++++ Exercise inputs ++++

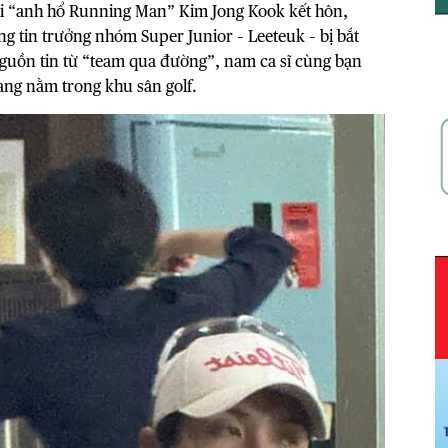
hi “anh hổ Running Man” Kim Jong Kook kết hôn,
ông tin trưởng nhóm Super Junior – Leeteuk – bị bắt
nguồn tin từ “team qua đường”, nam ca sĩ cùng bạn
hàng nằm trong khu sân golf.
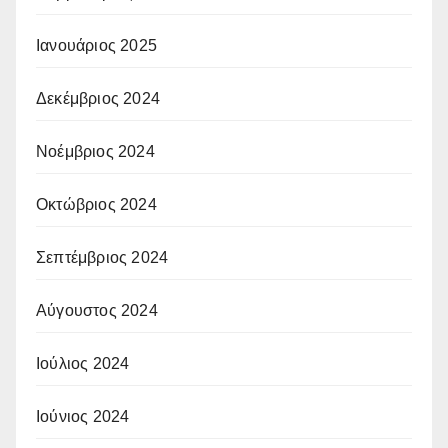
Ιανουάριος 2025
Δεκέμβριος 2024
Νοέμβριος 2024
Οκτώβριος 2024
Σεπτέμβριος 2024
Αύγουστος 2024
Ιούλιος 2024
Ιούνιος 2024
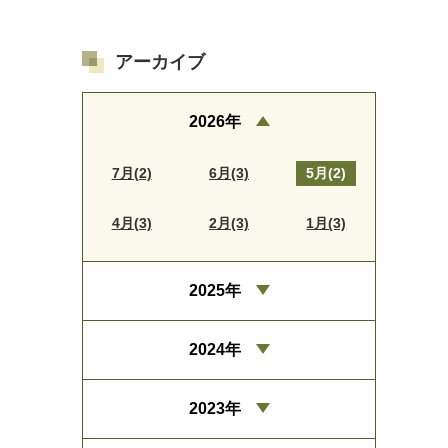
アーカイブ
2026年
7月(2)
6月(3)
5月(2)
4月(3)
2月(3)
1月(3)
2025年
2024年
2023年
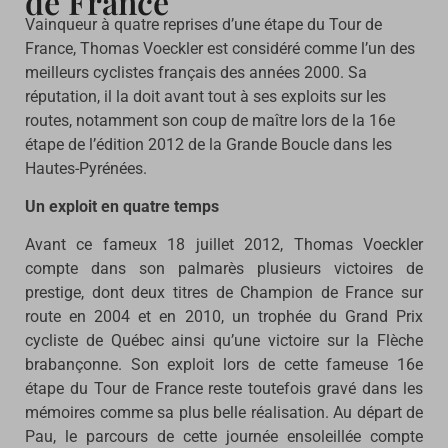
de France
Vainqueur à quatre reprises d’une étape du Tour de
France, Thomas Voeckler est considéré comme l’un des
meilleurs cyclistes français des années 2000. Sa
réputation, il la doit avant tout à ses exploits sur les
routes, notamment son coup de maître lors de la 16e
étape de l’édition 2012 de la Grande Boucle dans les
Hautes-Pyrénées.
Un exploit en quatre temps
Avant ce fameux 18 juillet 2012, Thomas Voeckler
compte dans son palmarès plusieurs victoires de
prestige, dont deux titres de Champion de France sur
route en 2004 et en 2010, un trophée du Grand Prix
cycliste de Québec ainsi qu’une victoire sur la Flèche
brabançonne. Son exploit lors de cette fameuse 16e
étape du Tour de France reste toutefois gravé dans les
mémoires comme sa plus belle réalisation. Au départ de
Pau, le parcours de cette journée ensoleillée compte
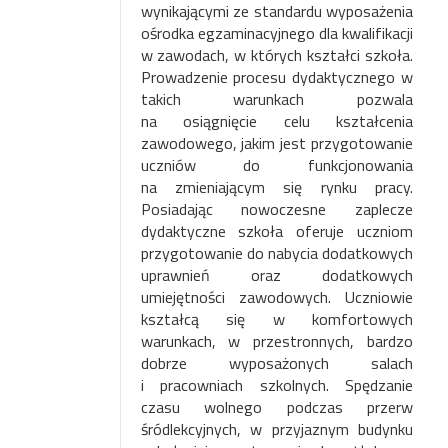
wynikającymi ze standardu wyposażenia
ośrodka egzaminacyjnego dla kwalifikacji
w zawodach, w których kształci szkoła.
Prowadzenie procesu dydaktycznego w
takich warunkach pozwala
na osiągnięcie celu kształcenia
zawodowego, jakim jest przygotowanie
uczniów do funkcjonowania
na zmieniającym się rynku pracy.
Posiadając nowoczesne zaplecze
dydaktyczne szkoła oferuje uczniom
przygotowanie do nabycia dodatkowych
uprawnień oraz dodatkowych
umiejętności zawodowych. Uczniowie
kształcą się w komfortowych
warunkach, w przestronnych, bardzo
dobrze wyposażonych salach
i pracowniach szkolnych. Spędzanie
czasu wolnego podczas przerw
śródlekcyjnych, w przyjaznym budynku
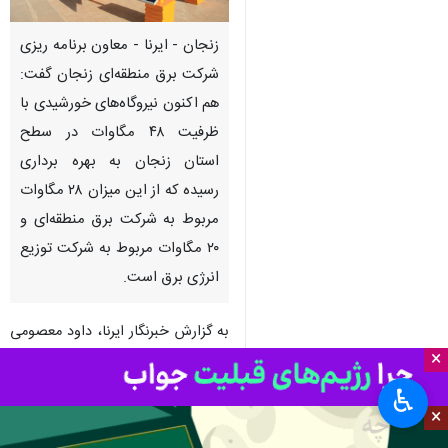
زنجان - ایرنا - معاون برنامه ریزی
شرکت برق منطقه‌ای زنجان گفت:
هم اکنون‌ نیروگاه‌های خورشیدی با
ظرفیت ۴۸ مگاوات در سطح
استان زنجان به بهره برداری
رسیده که از این میزان ۲۸ مگاوات
مربوط به شرکت برق منطقه‌ای و
۲۰ مگاوات مربوط به شرکت توزیع
انرژی برق است.
به گزارش خبرنگار ایرنا، داود معصومی
×
روز دوشنبه در نشستی با حضور
خبرنگاران، افزود: موضوع انرژی
♿︎
خورشیدی از ۲ سال گذشته تا کنون در
×
کشور پررنگ شده است که مطابق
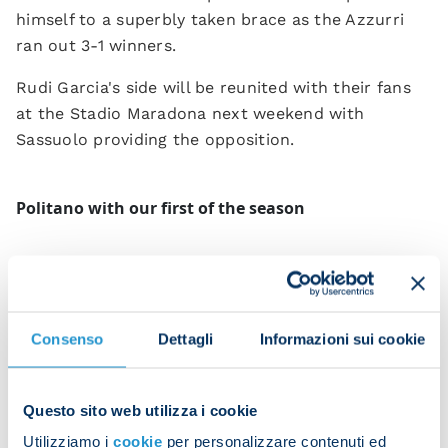
himself to a superbly taken brace as the Azzurri
ran out 3-1 winners.
Rudi Garcia's side will be reunited with their fans
at the Stadio Maradona next weekend with
Sassuolo providing the opposition.
Politano with our first of the season
Politano celebrates after levelling the scores
Consenso
Dettagli
Informazioni sui cookie
Osi smashes in our second
Questo sito web utilizza i cookie
Utilizziamo i
cookie
per personalizzare contenuti ed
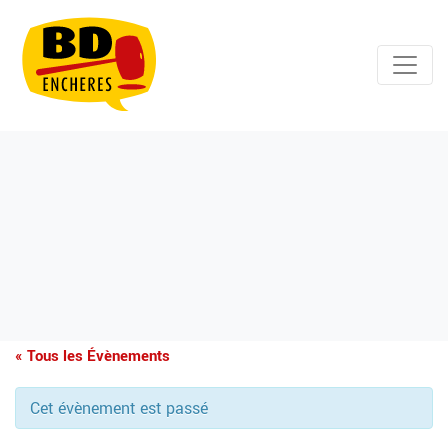
« Tous les Évènements
Cet évènement est passé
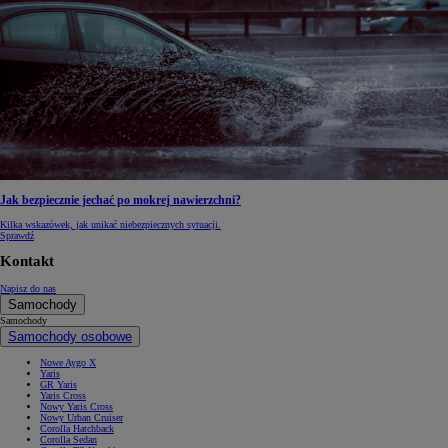
Jak bezpiecznie jechać po mokrej nawierzchni?
Kilka wskazówek, jak unikać niebezpiecznych sytuacji.
Sprawdź
Kontakt
Napisz do nas
Samochody
Samochody
Samochody osobowe
Nowe Aygo X
Yaris
GR Yaris
Yaris Cross
Nowy Yaris Cross
Nowy Urban Cruiser
Corolla Hatchback
Corolla Sedan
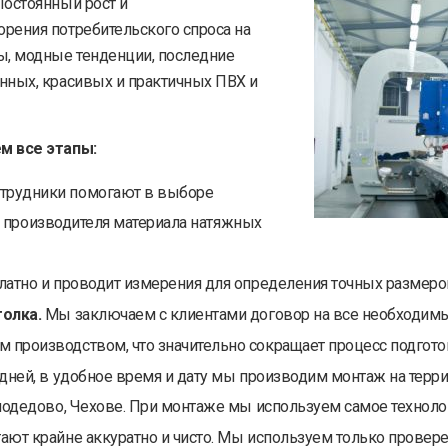
остоянный рост и
рения потребительского спроса на
ы, модные тенденции, последние
нных, красивых и практичных ПВХ и
м все этапы:
трудники помогают в выборе
 и производителя материала натяжных
латно и проводит измерения для определения точных размеро
олка.
Мы заключаем с клиентами договор на все необходимы
производством, что значительно сокращает процесс подготов
дней, в удобное время и дату мы производим монтаж на терри
модедово, Чехове. При монтаже мы используем самое техноло
ают крайне аккуратно и чисто. Мы используем только прове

++++

Write the listing above out again word for word, excluding all images.

◆ Response below:
hi “anh hổ Running Man” Kim Jong Kook kết hôn,
ông tin trưởng nhóm Super Junior – Leeteuk – bị bắt
nguồn tin từ “team qua đường”, nam ca sĩ cùng bạn
hàng nằm trong khu sân golf.
Ιανουάριος 2025
Δεκέμβριος 2024
Νοέμβριος 2024
Οκτώβριος 2024
Σεπτέμβριος 2024
Αύγουστος 2024
Ιούλιος 2024
Ιούνιος 2024
アーカイブ
2026年
7月(2)
6月(3)
5月(2)
4月(3)
2月(3)
1月(3)
2025年
2024年
2023年
de France
Vainqueur à quatre reprises d’une étape du Tour de
France, Thomas Voeckler est considéré comme l’un des
meilleurs cyclistes français des années 2000. Sa
réputation, il la doit avant tout à ses exploits sur les
routes, notamment son coup de maître lors de la 16e
étape de l’édition 2012 de la Grande Boucle dans les
Hautes-Pyrénées.
Un exploit en quatre temps
Avant ce fameux 18 juillet 2012, Thomas Voeckler
compte dans son palmarès plusieurs victoires de
prestige, dont deux titres de Champion de France sur
route en 2004 et en 2010, un trophée du Grand Prix
cycliste de Québec ainsi qu’une victoire sur la Flèche
brabançonne. Son exploit lors de cette fameuse 16e
étape du Tour de France reste toutefois gravé dans les
mémoires comme sa plus belle réalisation. Au départ de
Pau, le parcours de cette journée ensoleillée compte
wynikającymi ze standardu wyposażenia
ośrodka egzaminacyjnego dla kwalifikacji
w zawodach, w których kształci szkoła.
Prowadzenie procesu dydaktycznego w
takich warunkach pozwala
na osiągnięcie celu kształcenia
zawodowego, jakim jest przygotowanie
uczniów do funkcjonowania
na zmieniającym się rynku pracy.
Posiadając nowoczesne zaplecze
dydaktyczne szkoła oferuje uczniom
przygotowanie do nabycia dodatkowych
uprawnień oraz dodatkowych
umiejętności zawodowych. Uczniowie
kształcą się w komfortowych
warunkach, w przestronnych, bardzo
dobrze wyposażonych salach
i pracowniach szkolnych. Spędzanie
czasu wolnego podczas przerw
śródlekcyjnych, w przyjaznym budynku
زنجان - ایرنا - معاون برنامه ریزی
شرکت برق منطقه‌ای زنجان گفت:
هم اکنون‌ نیروگاه‌های خورشیدی با
ظرفیت ۴۸ مگاوات در سطح
استان زنجان به بهره برداری
رسیده که از این میزان ۲۸ مگاوات
مربوط به شرکت برق منطقه‌ای و
۲۰ مگاوات مربوط به شرکت توزیع
انرژی برق است.
به گزارش خبرنگار ایرنا، داود معصومی
×
روز دوشنبه در نشستی با حضور
خبرنگاران، افزود: موضوع انرژی
♿︎
خورشیدی از ۲ سال گذشته تا کنون در
×
کشور پررنگ شده است که مطابق
himself to a superbly taken brace as the Azzurri
ran out 3-1 winners.
Rudi Garcia's side will be reunited with their fans
at the Stadio Maradona next weekend with
Sassuolo providing the opposition.
Politano with our first of the season
Politano celebrates after levelling the scores
Consenso
Dettagli
Informazioni sui cookie
Osi smashes in our second
Questo sito web utilizza i cookie
Utilizziamo i
cookie
per personalizzare contenuti ed
« Tous les Évènements
Cet évènement est passé
Jak bezpiecznie jechać po mokrej nawierzchni?
Kilka wskazówek, jak unikać niebezpiecznych sytuacji.
Sprawdź
Kontakt
Napisz do nas
Samochody
Samochody
Samochody osobowe
Nowe Aygo X
Yaris
GR Yaris
Yaris Cross
Nowy Yaris Cross
Nowy Urban Cruiser
Corolla Hatchback
Corolla Sedan
остоянный рост и
рения потребительского спроса на
ы, модные тенденции, последние
нных, красивых и практичных ПВХ и
м все этапы:
трудники помогают в выборе
 и производителя материала натяжных
латно и проводит измерения для определения точных размеро
олка.
Мы заключаем с клиентами договор на все необходимы
производством, что значительно сокращает процесс подготов
дней, в удобное время и дату мы производим монтаж на терри
модедово, Чехове. При монтаже мы используем самое техноло
ают крайне аккуратно и чисто. Мы используем только прове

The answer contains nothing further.